In Denver, more than 50,000 people protested downtown Saturday, according to police who had expected only a few thousand. Phoenix was similarly surprised Friday when an estimated 20,000 people gathered for one of the biggest demonstrations in city history, and more than 10,000 marched in Milwaukee on Thursday.
"We construct your schools. We cook your food," rapper Jorge Ruiz said after performing at a Dallas rally that drew 1,500. "We are the motor of this nation, but people don't see us. Blacks and whites, they had their revolution. They had their Martin Luther King. Now it is time for us."
Many protesters said lawmakers were unfairly targeting immigrants who provide a major labor pool for America's economy.
"Enough is enough of the xenophobic movement," said Norman Martinez, 63, who immigrated from Honduras as a child and marched in Los Angeles. "They are picking on the weakest link in society, which has built this country."
The U.S. House of Representatives has passed legislation that would make it a felony to be in the U.S. illegally, impose new penalties on employers who hire illegal immigrants, require churches to check the legal status of people they help, and erect fences along one-third of the U.S.-Mexican border.
The Senate is to begin debating the proposals on Tuesday.
President Bush on Saturday called for legislation that does not force America to choose between being a welcoming society and a lawful one.
"America is a nation of immigrants, and we're also a nation of laws," Bush said in his weekly radio address, discussing an issue that had driven a wedge into his own party.
Bush sides with business leaders who want to let some of the estimated 12 million undocumented immigrants stay in the country and work for a set period of time. Others, including Senate Majority Leader Bill Frist, say national security concerns should drive immigration reform.
But many protesters rejected claims the national security claim, noting that the legislation would hurt Hispanics the most.
"When did you ever see a Mexican blow up the World Trade Center?

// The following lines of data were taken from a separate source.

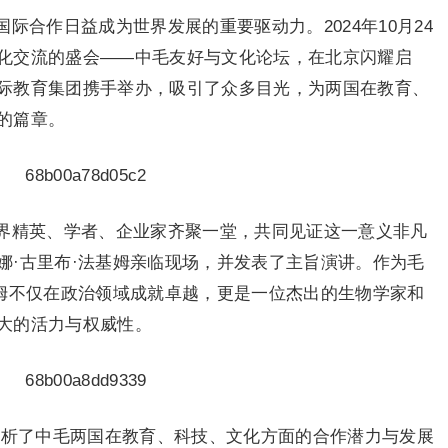
际合作日益成为世界发展的重要驱动力。2024年10月24
化交流的盛会——中毛友好与文化论坛，在北京闪耀启
际教育集团携手举办，吸引了众多目光，为两国在教育、
的篇章。
界精英、学者、企业家齐聚一堂，共同见证这一意义非凡
娜·古里布·法基姆亲临现场，并发表了主旨演讲。作为毛
姆不仅在
政治
领域成就卓越，更是一位杰出的生物学家和
大的活力与权威性。
剖析了中毛两国在教育、科技、文化方面的合作潜力与发展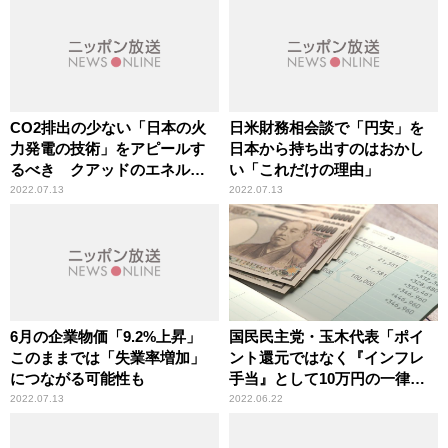
CO2排出の少ない「日本の火
日米財務相会談で「円安」を
力発電の技術」をアピールす
日本から持ち出すのはおかし
るべき クアッドのエネルギ
い「これだけの理由」
ー担当相会合
2022.07.13
2022.07.13
6月の企業物価「9.2%上昇」
国民民主党・玉木代表「ポイ
このままでは「失業率増加」
ント還元ではなく『インフレ
につながる可能性も
手当』として10万円の一律給
付を実施するべき」
2022.07.13
2022.06.22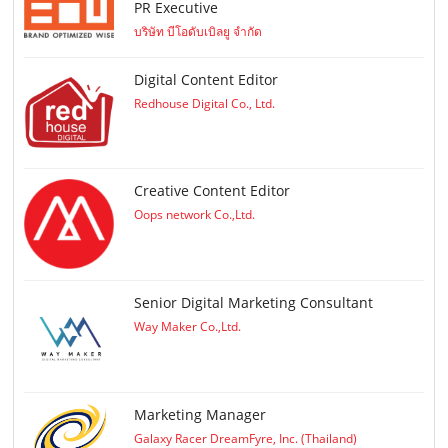
PR Executive
บริษัท บีโอดับเบิลยู จำกัด
Digital Content Editor
Redhouse Digital Co., Ltd.
Creative Content Editor
Oops network Co.,Ltd.
Senior Digital Marketing Consultant
Way Maker Co.,Ltd.
Marketing Manager
Galaxy Racer DreamFyre, Inc. (Thailand)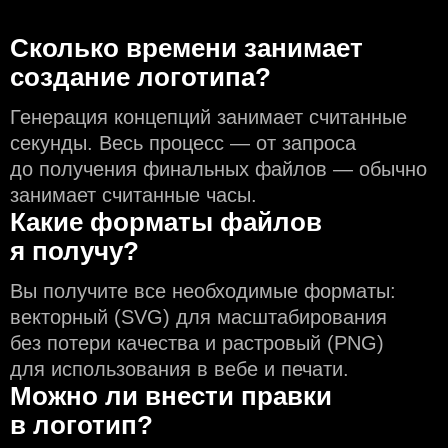
Сколько времени занимает
создание логотипа?
Генерация концепций занимает считанные
секунды. Весь процесс — от запроса
до получения финальных файлов — обычно
занимает считанные часы.
Какие форматы файлов
я получу?
Вы получите все необходимые форматы:
векторный (SVG) для масштабирования
без потери качества и растровый (PNG)
для использования в вебе и печати.
Можно ли внести правки
в логотип?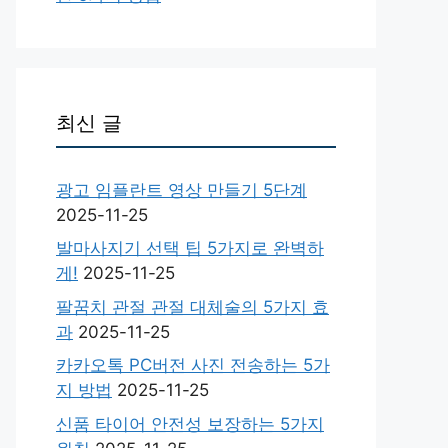
최신 글
광고 임플란트 영상 만들기 5단계
2025-11-25
발마사지기 선택 팁 5가지로 완벽하
게!
2025-11-25
팔꿈치 관절 관절 대체술의 5가지 효
과
2025-11-25
카카오톡 PC버전 사진 전송하는 5가
지 방법
2025-11-25
신품 타이어 안전성 보장하는 5가지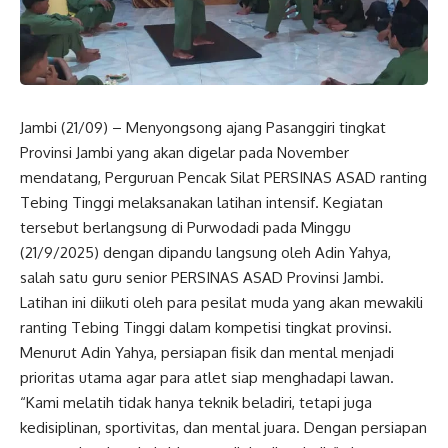
Jambi (21/09) – Menyongsong ajang Pasanggiri tingkat
Provinsi Jambi yang akan digelar pada November
mendatang, Perguruan Pencak Silat PERSINAS ASAD ranting
Tebing Tinggi melaksanakan latihan intensif. Kegiatan
tersebut berlangsung di Purwodadi pada Minggu
(21/9/2025) dengan dipandu langsung oleh Adin Yahya,
salah satu guru senior PERSINAS ASAD Provinsi Jambi.
Latihan ini diikuti oleh para pesilat muda yang akan mewakili
ranting Tebing Tinggi dalam kompetisi tingkat provinsi.
Menurut Adin Yahya, persiapan fisik dan mental menjadi
prioritas utama agar para atlet siap menghadapi lawan.
“Kami melatih tidak hanya teknik beladiri, tetapi juga
kedisiplinan, sportivitas, dan mental juara. Dengan persiapan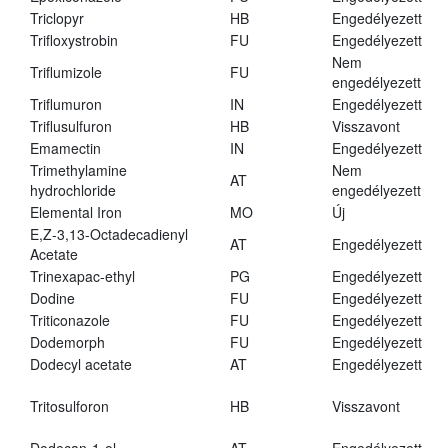
Triclopyr
HB
Engedélyezett
Trifloxystrobin
FU
Engedélyezett
Nem
Triflumizole
FU
engedélyezett
Triflumuron
IN
Engedélyezett
Triflusulfuron
HB
Visszavont
Emamectin
IN
Engedélyezett
Trimethylamine
Nem
AT
hydrochloride
engedélyezett
Elemental Iron
MO
Új
E,Z-3,13-Octadecadienyl
AT
Engedélyezett
Acetate
Trinexapac-ethyl
PG
Engedélyezett
Dodine
FU
Engedélyezett
Triticonazole
FU
Engedélyezett
Dodemorph
FU
Engedélyezett
Dodecyl acetate
AT
Engedélyezett
Tritosulforon
HB
Visszavont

Who do you think built the World Trade Center?" said David Gonzalez, 22, who marched in Los Angeles with a sign that read, "I'm in my homeland."'
Between 5,000 and 7,000 people gathered Saturday in Charlotte, carrying signs with slogans such as "Am I Not a Human Being?" In Sacramento, more than 4,000 people protested immigration legislation at an annual march honoring the late farm labor leader Cesar Chavez.
The demonstrations are expected to culminate April 10 in a "National Day of Action" organized by labor, immigration, civil rights and religious groups.